Healthy Lifestyle Alert: How Eating Our Way Through Italy Led to Better Food Choices

Every country leaves an imprint, some more distinct than others, but we never return from a trip unchanged. Italian art, cuisine, design and cultural sprezzatura have inspired lovers of beauty across time and distance. Among those all, it’s the way that Italians source, prepare and serve their food that has made the most impact on daily our lives. From Rome to Florence to Tuscany and CinqueTerre, the delicious and memorable and meals far outweighed the mundane ones.

Obviously, the true Italian way of making dishes that we have come to know and love like spaghetti, ravioli, pizza, etc. casts a shadow over their Americanized counterparts. It took visiting for a second summer in a row for us to discover wasn’t just how they cooked, but what they cooked. In our experience trattorias, Michelin-starred restaurants and even hotel eateries displayed a love for fresh ingredients, prepared simply, with care.

Malinda has mastered the art of fresh sauce and can make it in a sinch.  Each time she makes a batch we’ll freeze some and have homemade sauce for pizza, pasta, breakfast burritos and anything else that can be sauced up. (check out Malinda’s delicious red sauce recipe below).

Our most recent trip to Italy was nearly a year ago and we haven’t eaten jarred or canned tomato sauce since. When we first got back, we ate pasta every day for a good month with no ill-effect on our waistlines.

In the States we tend to shop for convenience, longevity and efficiency, often leaning on canned and/ or frozen ingredients to augment or replace freshly picked versions. In Italy freshness is the order of the day. Olive oil was the first casualty. After our first trip we realized, in hindsight, that most of the olive oil we’d ever consumed tasted more like it had been extracted from an engine than an olive. In Italy it tastes like actual olives with nuance and a depth of flavor that was a revelation.

By the time we got home, we were drizzling olive on everything from pizza to tortilla chips.  The good stuff is more expensive, but the taste is worth it to us. Next time you pick some up check the label to see if it’s from a single country (Italy, Spain, Greece). Many producers mix varieties from different countries. We’ve found that single source, freshly pressed olive oil tastes best.

Pro Tip: SKIP DUTY-FREE. Buy your olive oil in the country and pack it in your checked bag or ship it. We learned the hard way that once you get back to the states “Duty-Free” could actually mean it’s your duty to freely give your delectable Olive oil to the TSA agent– never to be drizzled again.

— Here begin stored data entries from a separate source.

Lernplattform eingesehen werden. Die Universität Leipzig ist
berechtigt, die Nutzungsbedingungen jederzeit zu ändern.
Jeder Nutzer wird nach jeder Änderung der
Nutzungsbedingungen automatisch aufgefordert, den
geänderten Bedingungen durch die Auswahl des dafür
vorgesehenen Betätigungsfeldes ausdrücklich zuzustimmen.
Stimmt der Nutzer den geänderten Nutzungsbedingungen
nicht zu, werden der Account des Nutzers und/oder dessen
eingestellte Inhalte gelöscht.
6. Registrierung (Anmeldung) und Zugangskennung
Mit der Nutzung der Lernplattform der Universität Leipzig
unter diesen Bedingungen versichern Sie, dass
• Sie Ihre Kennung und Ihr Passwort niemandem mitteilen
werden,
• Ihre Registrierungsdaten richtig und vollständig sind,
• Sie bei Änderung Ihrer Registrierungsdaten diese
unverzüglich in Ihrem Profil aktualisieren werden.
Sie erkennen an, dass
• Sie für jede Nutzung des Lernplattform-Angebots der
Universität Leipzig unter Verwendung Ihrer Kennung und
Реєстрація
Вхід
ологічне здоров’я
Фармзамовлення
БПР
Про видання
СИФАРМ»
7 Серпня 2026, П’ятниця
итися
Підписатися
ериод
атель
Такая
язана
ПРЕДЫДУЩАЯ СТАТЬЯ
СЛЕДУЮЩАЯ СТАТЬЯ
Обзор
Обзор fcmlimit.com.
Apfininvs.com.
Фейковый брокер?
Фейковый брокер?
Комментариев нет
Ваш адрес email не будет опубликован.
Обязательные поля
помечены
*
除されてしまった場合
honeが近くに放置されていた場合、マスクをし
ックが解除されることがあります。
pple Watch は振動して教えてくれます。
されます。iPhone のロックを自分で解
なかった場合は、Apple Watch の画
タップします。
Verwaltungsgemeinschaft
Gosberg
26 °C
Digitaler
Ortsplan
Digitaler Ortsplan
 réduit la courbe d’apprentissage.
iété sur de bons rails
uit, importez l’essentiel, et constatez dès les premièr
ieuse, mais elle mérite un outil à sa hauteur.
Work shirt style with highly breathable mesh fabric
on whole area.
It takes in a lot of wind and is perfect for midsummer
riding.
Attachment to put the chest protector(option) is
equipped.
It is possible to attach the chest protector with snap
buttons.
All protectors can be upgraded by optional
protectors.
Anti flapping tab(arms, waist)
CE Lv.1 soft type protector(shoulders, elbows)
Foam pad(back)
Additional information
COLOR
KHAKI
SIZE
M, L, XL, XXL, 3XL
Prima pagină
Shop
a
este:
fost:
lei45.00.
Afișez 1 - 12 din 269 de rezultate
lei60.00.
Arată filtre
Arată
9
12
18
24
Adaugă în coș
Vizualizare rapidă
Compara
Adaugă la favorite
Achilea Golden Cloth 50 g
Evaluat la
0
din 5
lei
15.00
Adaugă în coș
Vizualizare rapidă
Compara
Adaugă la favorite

 If your stash of oil is more than the allowable three ounces, you may have to check it before you board the connecting domestic flight. Unfortunately, by the time we were notified of this chink in the duty-free process– we’d already rechecked our baggage… blah, blah, blah. Don’t risk it.

 

We also noticed something different about how we felt after eating pasta (and gelato) every day for over a week (#NotBloated). In Italy they typically use 100% Semolina (durum) wheat to make their pastas, with protein to carb ratio than the blends we typically eat at home. Combined with our frequent walking tours, we easily burned the reduced carbohydrate load. We haven’t gone back to Ronzoni #9.  But it was the second summer in Italy that left a truly indelible mark on our daily eating habits. While in Monterosso we were lucky enough to score a table for a meal at restaurant Ciak on the enthusiastic recommendation of some American tourists who’d just finished a meal.

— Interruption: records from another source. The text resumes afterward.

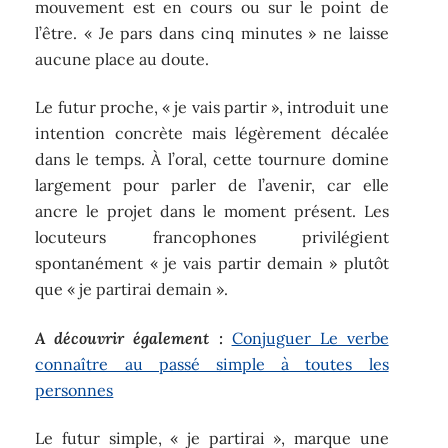
mouvement est en cours ou sur le point de
l’être. « Je pars dans cinq minutes » ne laisse
aucune place au doute.
Le futur proche, « je vais partir », introduit une
intention concrète mais légèrement décalée
dans le temps. À l’oral, cette tournure domine
largement pour parler de l’avenir, car elle
ancre le projet dans le moment présent. Les
locuteurs francophones privilégient
spontanément « je vais partir demain » plutôt
que « je partirai demain ».
A découvrir également :
Conjuguer Le verbe
connaître au passé simple à toutes les
personnes
Le futur simple, « je partirai », marque une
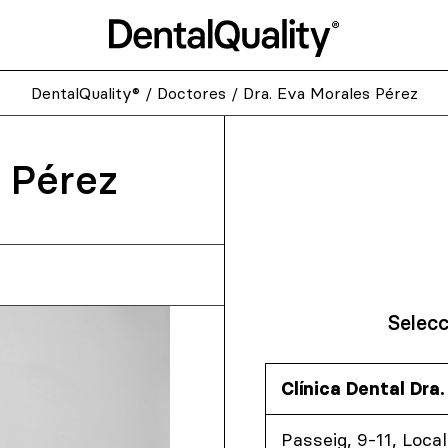
DentalQuality®
/
Doctores
/
Dra. Eva Morales Pérez
 Pérez
Selecc
Clínica Dental Dra
Passeig, 9-11, Local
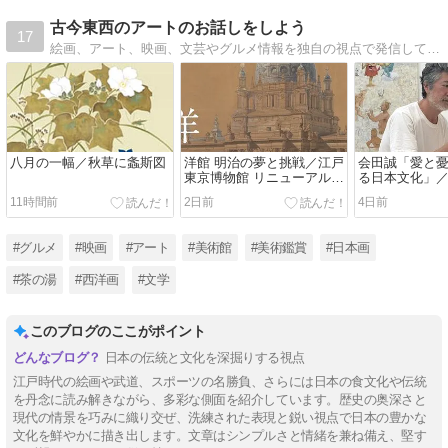
古今東西のアートのお話しをしよう
17
絵画、アート、映画、文芸やグルメ情報を独自の視点で発信しています
八月の一幅／秋草に螽斯図
洋館 明治の夢と挑戦／江戸
会田誠「愛と
東京博物館 リニューアル記
る日本文化」
念特別展
現代美術館
11時間前
2日前
4日前
#グルメ
#映画
#アート
#美術館
#美術鑑賞
#日本画
#茶の湯
#西洋画
#文学
このブログのここがポイント
日本の伝統と文化を深掘りする視点
江戸時代の絵画や武道、スポーツの名勝負、さらには日本の食文化や伝統
を丹念に読み解きながら、多彩な側面を紹介しています。歴史の奥深さと
現代の情景を巧みに織り交ぜ、洗練された表現と鋭い視点で日本の豊かな
文化を鮮やかに描き出します。文章はシンプルさと情緒を兼ね備え、堅す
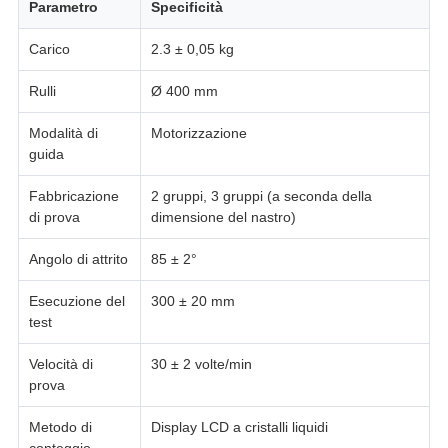
Parametro
Specificità
Carico
2.3 ± 0,05 kg
Rulli
Ø 400 mm
Modalità di
Motorizzazione
guida
Fabbricazione
2 gruppi, 3 gruppi (a seconda della
di prova
dimensione del nastro)
Angolo di attrito
85 ± 2°
Esecuzione del
300 ± 20 mm
test
Velocità di
30 ± 2 volte/min
prova
Metodo di
Display LCD a cristalli liquidi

Monterosso is a wonderful seaside town among the five coastal villages that make up Cinque Terre. It is well worth the visit and Restaurant Ciak is responsible for one of the best meals I’ve ever eaten. We expected the fish to be fresh, but it was seasoned simply and prepared impeccably. The seafood risotto was perfect and the ravioli was a revelation.

We gushed about the meal to the waitstaff the owners and anyone else who would listen. We were still savoring the meal the next day during our early morning walk. As we gazed at the shuttered restaurant in wonder and appreciation, we saw the chef/ owner rolling toward us with a wheelbarrow full of fresh-picked tomatoes from the orchard we’d passed. That was when it hit us. Fresh ingredients were the common denominator in the Italian food we’d loved.

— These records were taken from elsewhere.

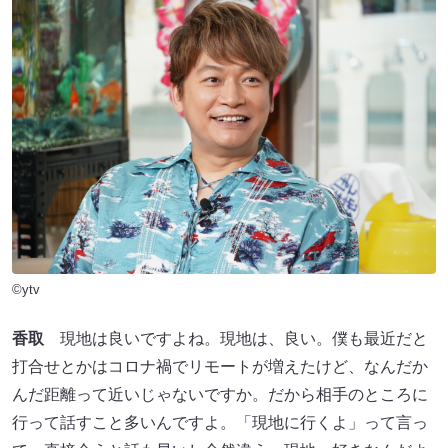
©ytv
香取
現地は良いですよね。現地は、良い。僕も最近だと
打合せとかはコロナ禍でリモートが増えたけど、なんだか
んだ距離って近いじゃないですか。だから相手のところに
行って話すこと多いんですよ。「現地に行くよ」って言っ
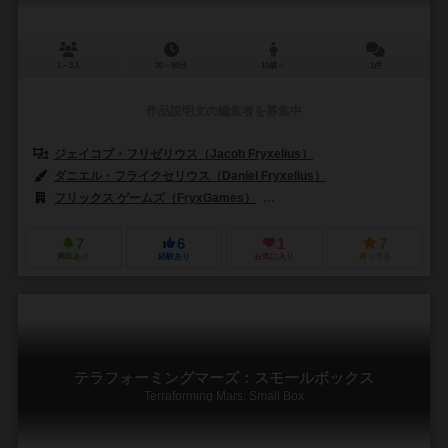
1～3人
30～90分
10歳～
1件
作品説明文の編集者を募集中
ジェイコブ・フリゼリウス（Jacob Fryxelius）
ダニエル・フライクセリウス（Daniel Fryxelius）
フリックス ゲームズ（FryxGames）
マルディタ ゲームズ（Maldito
7
6
1
7
興味あり
経験あり
お気に入り
持ってる
テラフォーミングマーズ：スモールボックス
Terraforming Mars: Small Box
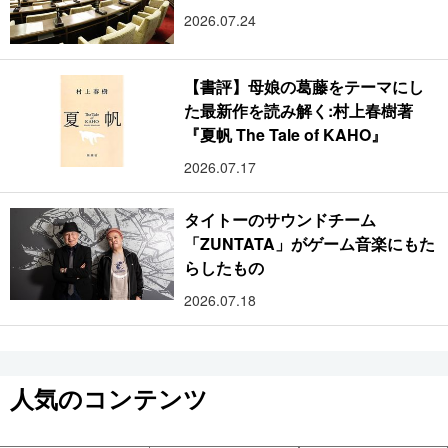
2026.07.24
【書評】母娘の葛藤をテーマにし
た最新作を読み解く:村上春樹著
『夏帆 The Tale of KAHO』
2026.07.17
タイトーのサウンドチーム
「ZUNTATA」がゲーム音楽にもた
らしたもの
2026.07.18
人気のコンテンツ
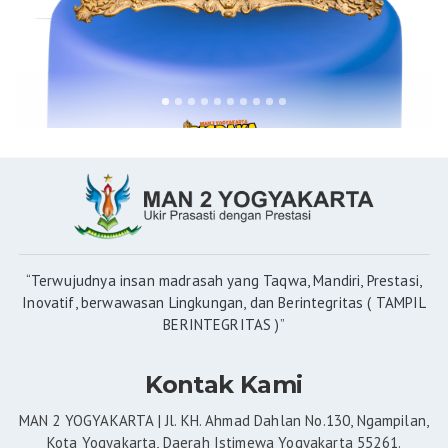
“Terwujudnya insan madrasah yang Taqwa, Mandiri, Prestasi,
Inovatif, berwawasan Lingkungan, dan Berintegritas ( TAMPIL
BERINTEGRITAS )”
Kontak Kami
MAN 2 YOGYAKARTA | Jl. KH. Ahmad Dahlan No.130, Ngampilan,
Kota Yogyakarta, Daerah Istimewa Yogyakarta 55261.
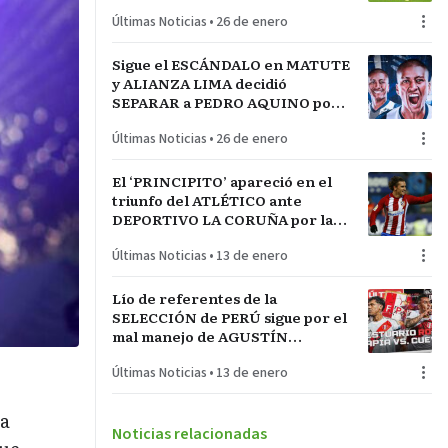
LA INCONTRASTABLE
Últimas Noticias
•
26 de enero
Sigue el ESCÁNDALO en MATUTE
y ALIANZA LIMA decidió
SEPARAR a PEDRO AQUINO por
acto de indisciplina en
Últimas Noticias
•
26 de enero
MONTEVIDEO
El ‘PRINCIPITO’ apareció en el
triunfo del ATLÉTICO ante
DEPORTIVO LA CORUÑA por la
COPA del REY en partido parejo
Últimas Noticias
•
13 de enero
Lío de referentes de la
SELECCIÓN de PERÚ sigue por el
mal manejo de AGUSTÍN
LOZANO al frente de la
Últimas Noticias
•
13 de enero
FEDERACIÓN PERUANA de
FÚTBOL
ra
Noticias relacionadas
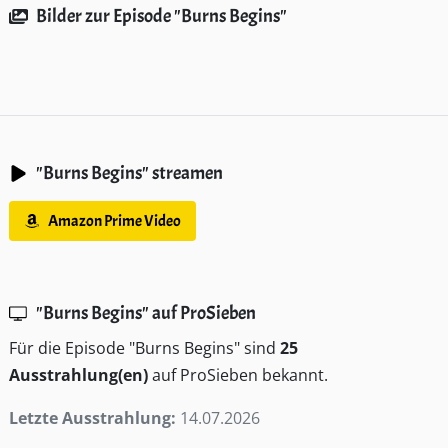
Bilder zur Episode "Burns Begins"
"Burns Begins" streamen
Amazon Prime Video
"Burns Begins" auf ProSieben
Für die Episode "Burns Begins" sind
25
Ausstrahlung(en)
auf ProSieben bekannt.
Letzte Ausstrahlung:
14.07.2026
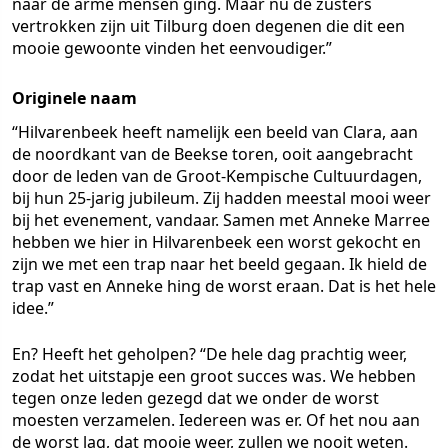
naar de arme mensen ging. Maar nu de zusters
vertrokken zijn uit Tilburg doen degenen die dit een
mooie gewoonte vinden het eenvoudiger.”
Originele naam
“Hilvarenbeek heeft namelijk een beeld van Clara, aan
de noordkant van de Beekse toren, ooit aangebracht
door de leden van de Groot-Kempische Cultuurdagen,
bij hun 25-jarig jubileum. Zij hadden meestal mooi weer
bij het evenement, vandaar. Samen met Anneke Marree
hebben we hier in Hilvarenbeek een worst gekocht en
zijn we met een trap naar het beeld gegaan. Ik hield de
trap vast en Anneke hing de worst eraan. Dat is het hele
idee.”
En? Heeft het geholpen? “De hele dag prachtig weer,
zodat het uitstapje een groot succes was. We hebben
tegen onze leden gezegd dat we onder de worst
moesten verzamelen. Iedereen was er. Of het nou aan
de worst lag, dat mooie weer, zullen we nooit weten.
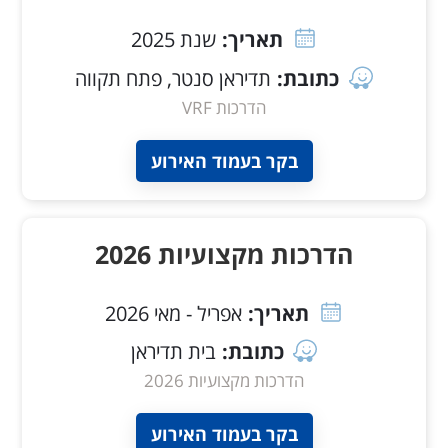
תאריך:
שנת 2025
כתובת:
תדיראן סנטר, פתח תקווה
הדרכות VRF
בקר בעמוד האירוע
הדרכות מקצועיות 2026
תאריך:
אפריל - מאי 2026
כתובת:
בית תדיראן
הדרכות מקצועיות 2026
בקר בעמוד האירוע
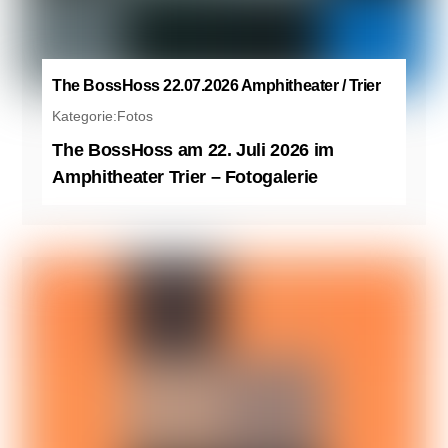
The BossHoss 22.07.2026 Amphitheater / Trier
Kategorie:
Fotos
The BossHoss am 22. Juli 2026 im
Amphitheater Trier – Fotogalerie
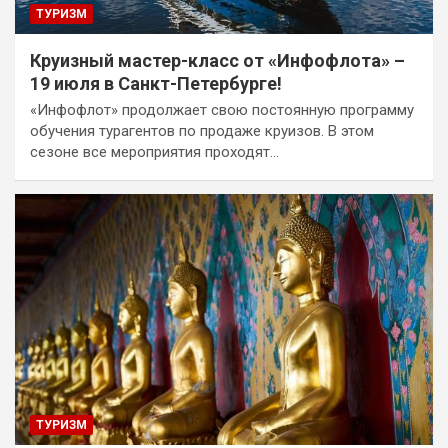
ТУРИЗМ
Круизный мастер-класс от «Инфофлота» –
19 июля в Санкт-Петербурге!
«Инфофлот» продолжает свою постоянную программу
обучения турагентов по продаже круизов. В этом
сезоне все мероприятия проходят…
ТУРИЗМ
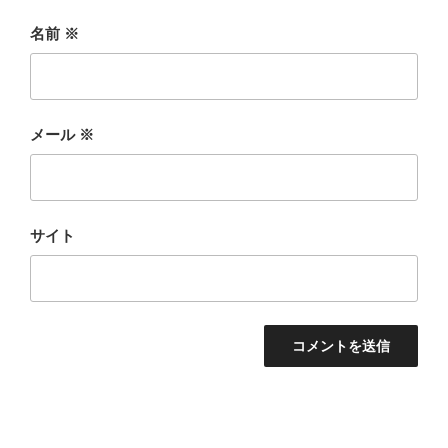
名前
※
メール
※
サイト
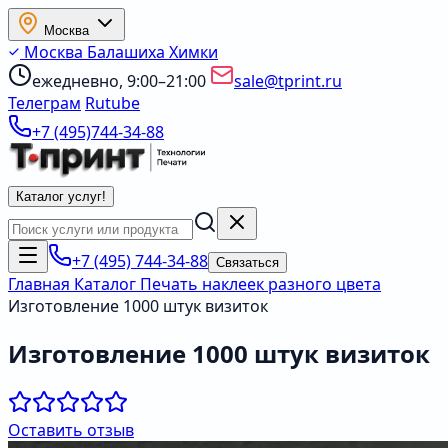
Москва
Москва
Балашиха
Химки
ежедневно, 9:00–21:00
sale@tprint.ru
Телеграм
Rutube
+7 (495)744-34-88
Каталог услуг
!
+7 (495) 744-34-88
Связаться
Главная
Каталог
Печать наклеек разного цвета
Изготовление 1000 штук визиток
Изготовление 1000 штук визиток
Оставить отзыв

Not that we didn’t know that intuitively, but sometimes it takes a new experience to remind us of the wisdom of ages. When we got home we doubled down on our farmer’s market forays for fresh veggies, olive oil, croissants and whatever else we can get fresh. We now buy less food more often. And the food we consume tastes, better, looks better and feels better to our digestive systems.

It’s true we love pasta and pizza, but the effect of Italy on our diets goes beyond Italian cuisine– it’s permeated our lifestyle. Whether fine-dining or a midweek meal at home we realized that best recipe for an incredible meal is: Fresh food prepared simply– with love.